E. Resolution of Plaintiffs February 26, 2007 Motions.

Because the court does not have jurisdiction over the claims alleged in the September 14, 2006 Complaint, Plaintiffs February 26, 2007 Motion “for USA Congress to provide legislative relief for U.S. War Veterans” and Plaintiffs February 26, 2007 Motion for “FBI and U.S. Marshall [sic] to investigate” are denied, as moot.

IV. CONCLUSION.

For the aforementioned reasons, the Government’s October 26, 2007 Motion to Dismiss, pursuant to RCFC 12(b)(1), is granted. Plaintiffs February 26, 2007 Motion “for USA Congress to provide legislative relief for U.S. War Veterans” and Plaintiffs February 26, 2007 Motion for “FBI and U.S. Marshall [sic] to investigate” are denied, as moot. The Clerk of the Court is hereby directed to dismiss Plaintiffs September 14, 2006 Complaint.

IT IS SO ORDERED.

. The relevant facts and procedural history recited herein were derived from: the September 14, 2006 Complaint ("Compl.”) and exhibits thereto ("Compl.Ex__”); and Defendant ("the Government”)’s October 26, 2006 Motion to Dismiss (“Gov't Mot. Dis.”).

. The September 14, 2006 Complaint fails to provide "a short and plain statement of the claim showing that the pleader is entitled to relief” for the seven claims asserted therein. See RCFC 8(a)(2). Instead, Plaintiff generally asserts seven claims, with a brief definition of the legal concept that underlies each claim. See e.g. Compl. at 5(“(1) Abuse of process: Employment of the criminal or civil process for a use other than which is intended by law.”).

. The Complaint alleges that the Government took "torhcriminal” actions against Plaintiff. See Compl. at 1, 4, 5. To the extent that the Complaint alleges criminal claims against the Government or its employees, this court does not have jurisdiction to adjudicate those claims either. See 28 U.S.C. § 1491(a).

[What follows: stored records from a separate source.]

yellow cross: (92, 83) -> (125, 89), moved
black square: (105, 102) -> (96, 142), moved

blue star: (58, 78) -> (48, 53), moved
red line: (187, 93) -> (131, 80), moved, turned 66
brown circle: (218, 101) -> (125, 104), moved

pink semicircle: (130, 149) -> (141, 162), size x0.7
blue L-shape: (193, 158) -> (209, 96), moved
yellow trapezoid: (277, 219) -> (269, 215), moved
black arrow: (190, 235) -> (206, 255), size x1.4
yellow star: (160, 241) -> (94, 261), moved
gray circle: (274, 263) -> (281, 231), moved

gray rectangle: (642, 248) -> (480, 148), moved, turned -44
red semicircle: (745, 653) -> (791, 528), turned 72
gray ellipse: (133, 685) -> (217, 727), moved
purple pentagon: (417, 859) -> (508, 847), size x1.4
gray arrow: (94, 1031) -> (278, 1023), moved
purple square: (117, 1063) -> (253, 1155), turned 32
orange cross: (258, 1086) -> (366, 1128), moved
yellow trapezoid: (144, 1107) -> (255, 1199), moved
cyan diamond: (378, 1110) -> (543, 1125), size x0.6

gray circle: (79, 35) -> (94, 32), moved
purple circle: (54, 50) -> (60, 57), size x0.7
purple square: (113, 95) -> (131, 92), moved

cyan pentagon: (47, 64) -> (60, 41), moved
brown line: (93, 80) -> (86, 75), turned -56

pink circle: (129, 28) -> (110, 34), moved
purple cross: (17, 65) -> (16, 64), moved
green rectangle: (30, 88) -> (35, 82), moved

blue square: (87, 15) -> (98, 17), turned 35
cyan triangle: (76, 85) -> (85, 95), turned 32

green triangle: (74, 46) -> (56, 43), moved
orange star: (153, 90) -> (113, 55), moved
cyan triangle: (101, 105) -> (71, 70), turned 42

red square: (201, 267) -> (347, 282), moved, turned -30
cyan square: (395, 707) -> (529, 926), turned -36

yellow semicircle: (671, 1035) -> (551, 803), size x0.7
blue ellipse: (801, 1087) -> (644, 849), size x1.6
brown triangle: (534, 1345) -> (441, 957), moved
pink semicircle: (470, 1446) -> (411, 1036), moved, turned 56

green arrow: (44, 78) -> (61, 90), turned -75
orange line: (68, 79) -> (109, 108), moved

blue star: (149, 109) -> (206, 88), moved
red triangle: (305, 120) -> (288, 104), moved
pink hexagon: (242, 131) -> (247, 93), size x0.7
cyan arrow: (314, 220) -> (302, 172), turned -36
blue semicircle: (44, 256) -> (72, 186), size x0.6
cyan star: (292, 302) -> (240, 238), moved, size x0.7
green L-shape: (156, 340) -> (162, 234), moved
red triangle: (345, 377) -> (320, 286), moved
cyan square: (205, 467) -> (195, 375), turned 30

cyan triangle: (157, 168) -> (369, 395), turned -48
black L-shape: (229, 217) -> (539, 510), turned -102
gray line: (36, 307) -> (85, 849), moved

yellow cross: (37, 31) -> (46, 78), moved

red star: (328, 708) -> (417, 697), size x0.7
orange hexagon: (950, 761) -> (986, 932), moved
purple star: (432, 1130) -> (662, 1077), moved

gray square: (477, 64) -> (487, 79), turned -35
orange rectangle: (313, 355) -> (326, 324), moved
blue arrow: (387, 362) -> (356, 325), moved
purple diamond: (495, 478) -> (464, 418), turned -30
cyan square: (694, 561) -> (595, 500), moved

. Section 1983 provides, in relevant part:

Every person who, under color of any statute, ordinance, regulation, custom, or usage, of any State or Territory or the District of Columbia, subjects, or causes to be subjected, any citizen of the United States or other person within the jurisdiction thereof to the deprivation of any rights, privileges, or immunities secured by the Constitution and laws, shall be liable to the party injured in an action at law, suit in equity, or other proper proceeding for redress, except that in any action brought against a judicial officer for an act or omission taken in such officer's judicial capacity, injunctive relief shall not be granted unless a declaratory decree was violated or declaratory relief was unavailable.

42 U.S.C. § 1983.

. A separate jurisdictional problem is created by the statute of limitations that requires "every claim of which the United States Court of Federal Claims has jurisdiction shall be barred unless the petition thereon is filed within six years after such claim first accrues.” 28 U.S.C. § 2501. The Complaint fails to allege facts that establish when the alleged claims accrued. It is clear that at least some of Plaintiffs claims are based on events and omissions that occurred more than six years before the Complaint was filed. See Compl. at 5-7. Accordingly, those claims would also be barred under 28 U.S.C. § 2501.